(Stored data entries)
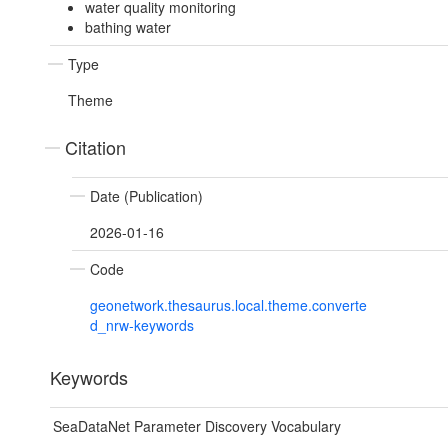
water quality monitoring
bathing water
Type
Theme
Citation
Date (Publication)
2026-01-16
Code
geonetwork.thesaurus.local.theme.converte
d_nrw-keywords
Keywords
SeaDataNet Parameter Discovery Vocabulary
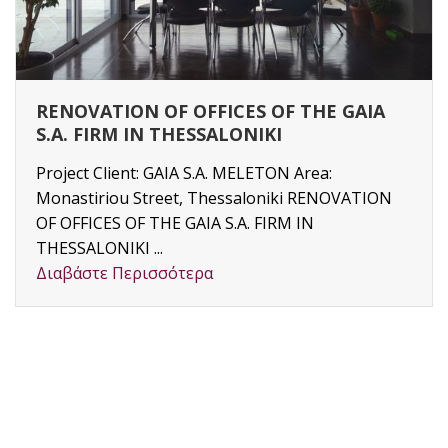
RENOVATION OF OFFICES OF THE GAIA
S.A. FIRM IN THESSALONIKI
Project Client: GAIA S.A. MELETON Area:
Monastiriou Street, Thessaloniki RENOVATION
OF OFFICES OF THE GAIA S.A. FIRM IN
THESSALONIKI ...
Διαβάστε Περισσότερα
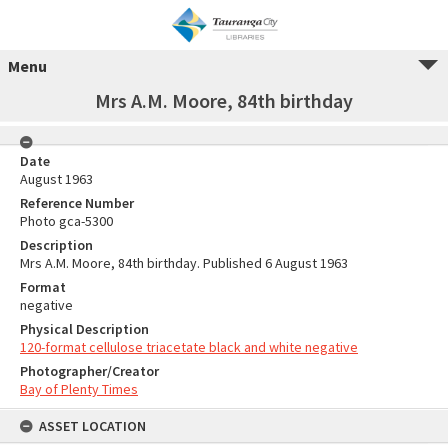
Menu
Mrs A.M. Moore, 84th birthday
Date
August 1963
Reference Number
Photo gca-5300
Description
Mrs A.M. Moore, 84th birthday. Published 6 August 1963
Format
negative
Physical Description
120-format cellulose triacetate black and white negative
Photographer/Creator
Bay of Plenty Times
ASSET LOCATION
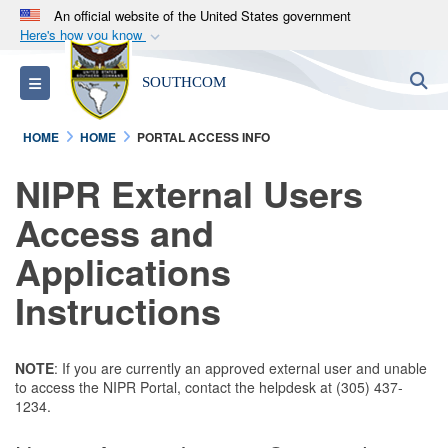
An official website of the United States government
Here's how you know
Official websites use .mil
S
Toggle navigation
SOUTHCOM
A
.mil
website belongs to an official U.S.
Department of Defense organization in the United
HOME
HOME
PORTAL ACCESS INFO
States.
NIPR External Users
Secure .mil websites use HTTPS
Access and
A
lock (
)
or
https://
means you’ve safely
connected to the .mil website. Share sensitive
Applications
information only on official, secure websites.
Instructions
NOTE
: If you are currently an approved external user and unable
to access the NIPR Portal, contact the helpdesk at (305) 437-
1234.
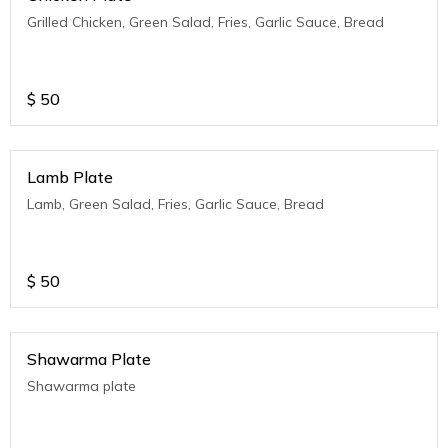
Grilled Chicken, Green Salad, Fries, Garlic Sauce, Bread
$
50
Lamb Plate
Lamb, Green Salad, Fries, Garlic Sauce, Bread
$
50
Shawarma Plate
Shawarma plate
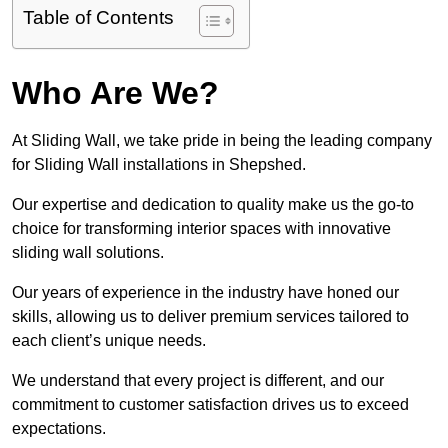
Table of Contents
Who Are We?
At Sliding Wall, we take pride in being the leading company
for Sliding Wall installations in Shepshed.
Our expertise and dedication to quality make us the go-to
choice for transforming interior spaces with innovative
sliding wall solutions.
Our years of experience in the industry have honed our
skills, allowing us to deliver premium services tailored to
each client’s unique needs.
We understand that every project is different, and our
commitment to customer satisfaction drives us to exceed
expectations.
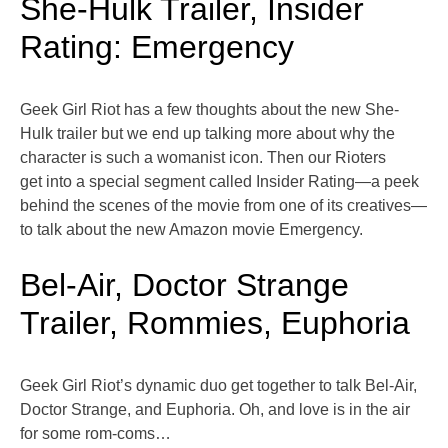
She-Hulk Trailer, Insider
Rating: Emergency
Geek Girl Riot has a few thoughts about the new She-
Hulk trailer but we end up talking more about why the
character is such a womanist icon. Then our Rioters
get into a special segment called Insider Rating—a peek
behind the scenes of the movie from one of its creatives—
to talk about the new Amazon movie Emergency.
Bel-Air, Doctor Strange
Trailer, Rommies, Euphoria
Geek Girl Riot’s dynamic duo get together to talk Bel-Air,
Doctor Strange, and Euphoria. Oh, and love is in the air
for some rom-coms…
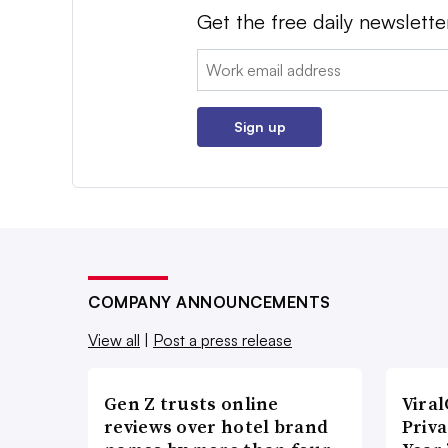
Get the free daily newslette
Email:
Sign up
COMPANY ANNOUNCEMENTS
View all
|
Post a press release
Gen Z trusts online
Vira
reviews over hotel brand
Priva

• About this exercise
Pictures aside, repeat each entry in full and without change.

• Solution to the exercise
water quality monitoring
bathing water
Type
Theme
Citation
Date (Publication)
2026-01-16
Code
geonetwork.thesaurus.local.theme.converte
d_nrw-keywords
Keywords
SeaDataNet Parameter Discovery Vocabulary
RENOVATION OF OFFICES OF THE GAIA
S.A. FIRM IN THESSALONIKI
Project Client: GAIA S.A. MELETON Area:
Monastiriou Street, Thessaloniki RENOVATION
OF OFFICES OF THE GAIA S.A. FIRM IN
THESSALONIKI ...
Διαβάστε Περισσότερα
Menu
Mrs A.M. Moore, 84th birthday
Date
August 1963
Reference Number
Photo gca-5300
Description
Mrs A.M. Moore, 84th birthday. Published 6 August 1963
Format
negative
Physical Description
120-format cellulose triacetate black and white negative
Photographer/Creator
Bay of Plenty Times
ASSET LOCATION
An official website of the United States government
Here's how you know
Official websites use .mil
S
Toggle navigation
SOUTHCOM
A
.mil
website belongs to an official U.S.
Department of Defense organization in the United
HOME
HOME
PORTAL ACCESS INFO
States.
NIPR External Users
Secure .mil websites use HTTPS
Access and
A
lock (
)
or
https://
means you’ve safely
connected to the .mil website. Share sensitive
Applications
information only on official, secure websites.
Instructions
NOTE
: If you are currently an approved external user and unable
to access the NIPR Portal, contact the helpdesk at (305) 437-
1234.
Grilled Chicken, Green Salad, Fries, Garlic Sauce, Bread
$
50
Lamb Plate
Lamb, Green Salad, Fries, Garlic Sauce, Bread
$
50
Shawarma Plate
Shawarma plate
Table of Contents
Who Are We?
At Sliding Wall, we take pride in being the leading company
for Sliding Wall installations in Shepshed.
Our expertise and dedication to quality make us the go-to
choice for transforming interior spaces with innovative
sliding wall solutions.
Our years of experience in the industry have honed our
skills, allowing us to deliver premium services tailored to
each client’s unique needs.
We understand that every project is different, and our
commitment to customer satisfaction drives us to exceed
expectations.
She-Hulk Trailer, Insider
Rating: Emergency
Geek Girl Riot has a few thoughts about the new She-
Hulk trailer but we end up talking more about why the
character is such a womanist icon. Then our Rioters
get into a special segment called Insider Rating—a peek
behind the scenes of the movie from one of its creatives—
to talk about the new Amazon movie Emergency.
Bel-Air, Doctor Strange
Trailer, Rommies, Euphoria
Geek Girl Riot’s dynamic duo get together to talk Bel-Air,
Doctor Strange, and Euphoria. Oh, and love is in the air
for some rom-coms…
Get the free daily newslette
Email:
Sign up
COMPANY ANNOUNCEMENTS
View all
|
Post a press release
Gen Z trusts online
Vira
reviews over hotel brand
Priva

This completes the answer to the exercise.